── EXERCISE MATERIAL
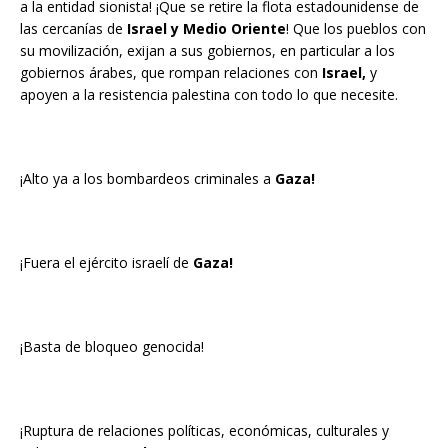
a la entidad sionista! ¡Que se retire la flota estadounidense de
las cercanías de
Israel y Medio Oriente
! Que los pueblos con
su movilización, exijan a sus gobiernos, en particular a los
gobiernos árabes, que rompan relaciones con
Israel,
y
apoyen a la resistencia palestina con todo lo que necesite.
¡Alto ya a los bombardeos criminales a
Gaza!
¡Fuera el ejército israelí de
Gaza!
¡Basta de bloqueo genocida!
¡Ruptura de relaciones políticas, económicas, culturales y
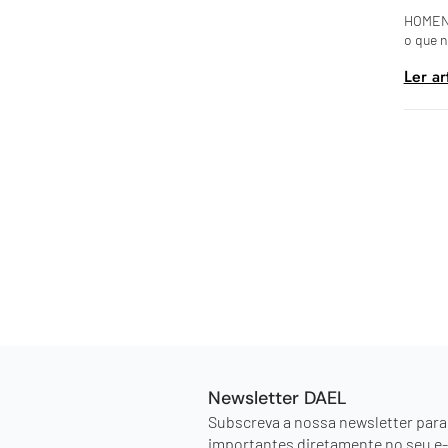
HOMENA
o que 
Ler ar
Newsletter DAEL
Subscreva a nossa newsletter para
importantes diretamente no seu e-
────
── EXERCISE MATERIAL
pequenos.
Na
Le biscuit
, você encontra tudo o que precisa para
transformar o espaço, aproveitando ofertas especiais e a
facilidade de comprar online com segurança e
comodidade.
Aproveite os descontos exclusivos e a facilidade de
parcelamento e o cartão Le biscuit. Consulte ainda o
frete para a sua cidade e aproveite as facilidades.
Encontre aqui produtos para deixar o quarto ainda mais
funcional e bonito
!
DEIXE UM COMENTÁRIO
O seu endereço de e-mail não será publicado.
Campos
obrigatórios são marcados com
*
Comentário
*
────
DIRECTIONS = Leaving out each picture, repeat exactly the lines above from the one that contains "a la entidad" through the one that contains "importantes diretamente no".

PROBLEM SOLUTION =
a la entidad sionista! ¡Que se retire la flota estadounidense de
las cercanías de
Israel y Medio Oriente
! Que los pueblos con
su movilización, exijan a sus gobiernos, en particular a los
gobiernos árabes, que rompan relaciones con
Israel,
y
apoyen a la resistencia palestina con todo lo que necesite.
¡Alto ya a los bombardeos criminales a
Gaza!
¡Fuera el ejército israelí de
Gaza!
¡Basta de bloqueo genocida!
¡Ruptura de relaciones políticas, económicas, culturales y
HOMENA
o que 
Ler ar
Newsletter DAEL
Subscreva a nossa newsletter para
importantes diretamente no seu e-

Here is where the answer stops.